The annotate_task function uses a detection function to annotate a CVAT task. It must be called as follows:

annotate_task(<client>, <task ID>, <AA function>, <optional arguments...>)

The supplied client will be used to make all API calls.

By default, new annotations will be appended to the old ones. Use clear_existing=True to remove old annotations instead.

If a detection function declares a label that has no matching label in the task, then by default, BadFunctionError is raised, and auto-annotation is aborted. If you use allow_unmatched_label=True, then such labels will be ignored, and any shapes referring to them will be dropped. Same logic applies to sublabels and attributes.
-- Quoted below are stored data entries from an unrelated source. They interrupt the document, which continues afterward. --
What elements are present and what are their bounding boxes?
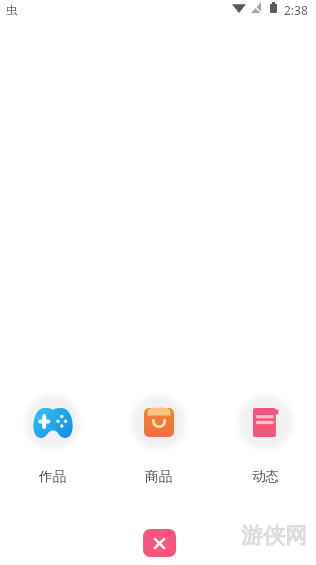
staticText: 虫 <box>6 3 18 17</box>
button[interactable]: 作品 <box>21 391 84 485</box>
staticText: 2:38 <box>284 2 308 18</box>
staticText: 游侠网 <box>241 522 307 550</box>
staticText: 作品 <box>39 468 66 485</box>
button[interactable]: 动态 <box>234 391 297 485</box>
staticText: 动态 <box>252 468 279 485</box>
staticText: 商品 <box>145 468 172 485</box>
button[interactable]: 商品 <box>127 391 190 485</box>
button[interactable]: Close <box>143 529 176 557</box>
It’s possible to pass a custom confidence threshold to the function via the conf_threshold parameter.

annotate_task will raise a BadFunctionError exception if it detects that the function violated the detection function protocol.

Predefined AA functions

This layer includes several predefined detection functions. You can use them as-is, or as a base on which to build your own.

Each function is implemented as a module to allow usage via the CLI auto-annotate command. Therefore, in order to use it from the SDK, you’ll need to import the corresponding module.

`cvat_sdk.auto_annotation.functions.torchvision_detection`

This AA function uses object detection models from the torchvision library. It produces rectangle annotations.

To use it, install CVAT SDK with the pytorch extra:

$ pip install "cvat-sdk[pytorch]"

Usage from Python:

from cvat_sdk.auto_annotation.functions.torchvision_detection import create as create_torchvision
annotate_task(<client>, <task ID>, create_torchvision(<model name>, ...))

Usage from the CLI:

cvat-cli auto-annotate "<task ID>" --function-module cvat_sdk.auto_annotation.functions.torchvision_detection \
      -p model_name=str:"<model name>" ...

The create function accepts the following parameters:

model_name (str) - the name of the model, such as fasterrcnn_resnet50_fpn_v2. This parameter is required.
weights_name (str) - the name of a weights enum value for the model, such as COCO_V1. Defaults to DEFAULT.

It also accepts arbitrary additional parameters, which are passed directly to the model constructor.

`cvat_sdk.auto_annotation.functions.torchvision_instance_segmentation`

This AA function is analogous to torchvision_detection, except it uses torchvision’s instance segmentation models and produces mask or polygon annotations (depending on the value of conv_mask_to_poly).

Refer to that function’s description for usage instructions and parameter information.

`cvat_sdk.auto_annotation.functions.torchvision_keypoint_detection`

This AA function is analogous to torchvision_detection, except it uses torchvision’s keypoint detection models and produces skeleton annotations. Keypoints which the model marks as invisible will be marked as occluded in CVAT.

Refer to that function’s description for usage instructions and parameter information.